Add-on Therapy With Edupression.Com® on Therapy Resistant Depressive Patients Treated With Nasal Esketamine Spray (Esketamin+)

A Randomized, Controlled Pragmatic Trial Assessing the Value of an add-on Therapy With Edupression.Com® in Therapy Resistant Depressive Patients Treated With Esketamine Nasal Spray

Pragmatic clinical trial of an add-on therapy regarding the use of edupression.com® - a licensed computer based self-help program - on patients with therapy-resistant depression receiving esketamine nasal spray

Study Overview

• Status: Recruiting
• Conditions: Major Depressive Disorder; Therapy Resistant Depression
• Intervention / Treatment: Device: edupression.com®; Drug: Esketamine nasal spray

Detailed Description

edupression.com® - is a medical product and computer based self-help program based on cognitive behavioral therapy, psychoeducation and mood tracking.
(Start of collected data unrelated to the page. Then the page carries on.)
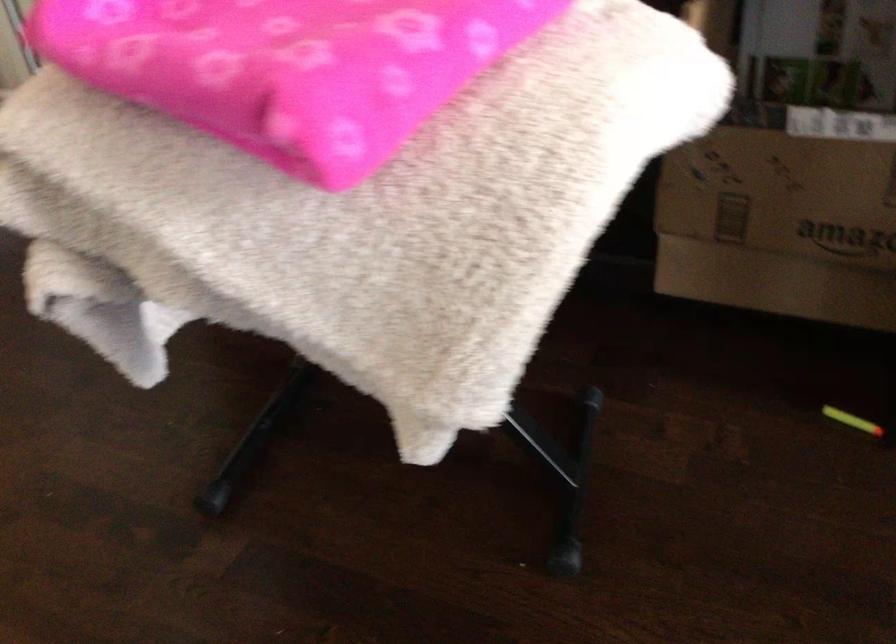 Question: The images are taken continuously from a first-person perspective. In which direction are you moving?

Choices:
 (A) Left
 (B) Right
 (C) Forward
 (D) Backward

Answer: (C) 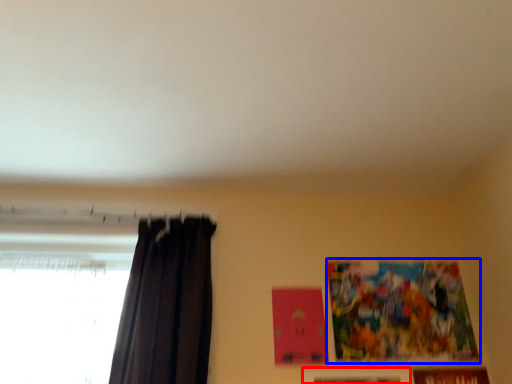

Patients included in the interventional arm of this study are receiving full access to edupression.com®.

Due to limited resources regarding face-to-face therapy and a high prevalence of Major Depressive Disorder - of which 37% can be identified as therapy-resistant depression (TRD) according to the definition of the European Medical Agency (EMA) - low-intensity psychosocial interventions such as edupression.com® are recommended as first-line digital therapeutic agent by international guidelines such as National Institute for Health and Care Excellence (NICE) guidelines. Studies have shown that digital interventions - such as edupression.com - show comparable clinical efficiency to face-to-face therapy and therefore could be able to fill the gap in limited ressources. In this study patients with therapy-resistant depression are receiving therapy with edupression.com® in addition to their treatment-as-usual with esketamine nasal spray. Comparable studies have shown that patients receiving psychotherapy in addition to their medical therapy benefit in regards to their clinical outcome. Considering these findings, this study is aimed to investigate potential clinical benefits in patients receiving digital therapy with edupression®.com as an add-on therapy to their treatment-as-usual therapy with esketamine nasal spray.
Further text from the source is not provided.